# ETL Pipeline for Immigration Data

This notebook demonstrates an ETL (Extract, Transform, Load) pipeline for immigration data. The pipeline includes:

1. Adding new records to the full dataset
2. Transforming the full dataset (enrichment, structural changes, categorization)
3. Extracting and transforming only the latest (incremental) record
4. Saving and displaying results as tables


In [1]:
import pandas as pd
from tabulate import tabulate

# Load the dataset
file_path ="K:\Code Projects\Cloned_Projects_From_Github\ETL_Extract_Justice_Chawanda_670444\Raw_Data\Immigration_Data.csv"
data = pd.read_csv(file_path)

# Display basic stats
print(f"Rows: {data.shape[0]}, Columns: {data.shape[1]}")
print(tabulate(data, headers='keys', tablefmt='grid'))

# Print extraction message
print(f"Extracted {data.shape[0]} rows fully.")

Rows: 104, Columns: 8
+-----+----------------+-------------------+------------------+----------------+--------------------+---------------------------+------------------+------------------+
|     | immigrant_id   | passport_number   | name             | country        | purpose_of_visit   | contact                   | payment_status   | timestamp        |
|   0 | IM0001         | A12345678         | Emily Smith      | United Kingdom | Tourism            | emily.smith@email.com     | Paid             | 01/06/2025 00:00 |
+-----+----------------+-------------------+------------------+----------------+--------------------+---------------------------+------------------+------------------+
|   1 | IM0002         | B23456789         | John Doe         | United States  | Business           | johndoe@email.com         | Paid             | 01/06/2025 02:16 |
+-----+----------------+-------------------+------------------+----------------+--------------------+---------------------------+---------

In [2]:
import os
from datetime import datetime
import pandas as pd

# Simulate a last extraction time
last_extraction_file = "last_extraction.txt"
if not os.path.exists(last_extraction_file):
    with open(last_extraction_file, "w") as f:
        f.write("2025-06-01 00:00:00")  # Initial extraction time

# Read the last extraction time
with open(last_extraction_file, "r", encoding="utf-8") as f:
    content = f.read().strip()
    try:
        last_extraction_time = datetime.strptime(content, "%Y-%m-%d %H:%M:%S")
    except ValueError:
        # If the file content is invalid, reset to a default time
        last_extraction_time = datetime(2025, 6, 1, 0, 0, 0)
        with open(last_extraction_file, "w", encoding="utf-8") as fw:
            fw.write(last_extraction_time.strftime("%Y-%m-%d %H:%M:%S"))

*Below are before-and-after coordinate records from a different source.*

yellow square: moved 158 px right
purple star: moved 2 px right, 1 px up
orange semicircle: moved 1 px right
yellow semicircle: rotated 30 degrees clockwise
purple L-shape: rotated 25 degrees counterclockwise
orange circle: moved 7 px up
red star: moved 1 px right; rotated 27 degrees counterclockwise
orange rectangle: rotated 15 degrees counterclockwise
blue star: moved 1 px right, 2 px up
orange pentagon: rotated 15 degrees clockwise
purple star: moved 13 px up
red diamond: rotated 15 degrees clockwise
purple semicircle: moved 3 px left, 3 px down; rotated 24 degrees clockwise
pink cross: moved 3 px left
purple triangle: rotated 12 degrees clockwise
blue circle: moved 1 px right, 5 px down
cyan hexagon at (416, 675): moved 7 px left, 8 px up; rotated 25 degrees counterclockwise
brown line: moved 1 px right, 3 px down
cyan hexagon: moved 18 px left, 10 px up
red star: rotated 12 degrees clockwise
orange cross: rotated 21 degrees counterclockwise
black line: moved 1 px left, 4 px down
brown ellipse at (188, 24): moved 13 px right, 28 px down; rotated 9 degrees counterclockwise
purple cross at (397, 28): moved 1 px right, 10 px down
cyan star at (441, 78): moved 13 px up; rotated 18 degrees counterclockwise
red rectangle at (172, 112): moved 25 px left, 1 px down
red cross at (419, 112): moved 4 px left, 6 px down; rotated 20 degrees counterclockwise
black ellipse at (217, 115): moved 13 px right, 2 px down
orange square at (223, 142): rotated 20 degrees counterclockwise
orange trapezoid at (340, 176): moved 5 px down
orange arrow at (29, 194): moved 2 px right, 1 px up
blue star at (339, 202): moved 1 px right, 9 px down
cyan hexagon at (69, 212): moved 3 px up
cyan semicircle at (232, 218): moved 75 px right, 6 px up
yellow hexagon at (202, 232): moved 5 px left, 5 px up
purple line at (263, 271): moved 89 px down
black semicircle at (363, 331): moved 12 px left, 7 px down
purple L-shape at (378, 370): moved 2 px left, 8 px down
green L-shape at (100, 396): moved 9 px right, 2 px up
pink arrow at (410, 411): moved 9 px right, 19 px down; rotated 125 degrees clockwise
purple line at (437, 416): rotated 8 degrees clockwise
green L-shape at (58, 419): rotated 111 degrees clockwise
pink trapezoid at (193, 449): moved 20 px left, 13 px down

# Filter new or updated records using mixed datetime formats
new_data = data[pd.to_datetime(data['timestamp'], format='mixed') > last_extraction_time]

# Print the number of rows extracted incrementally
print(f"Extracted {new_data.shape[0]} rows incrementally since last check.")

# Update the last extraction time
with open(last_extraction_file, "w") as f:
    f.write(datetime.now().strftime("%Y-%m-%d %H:%M:%S"))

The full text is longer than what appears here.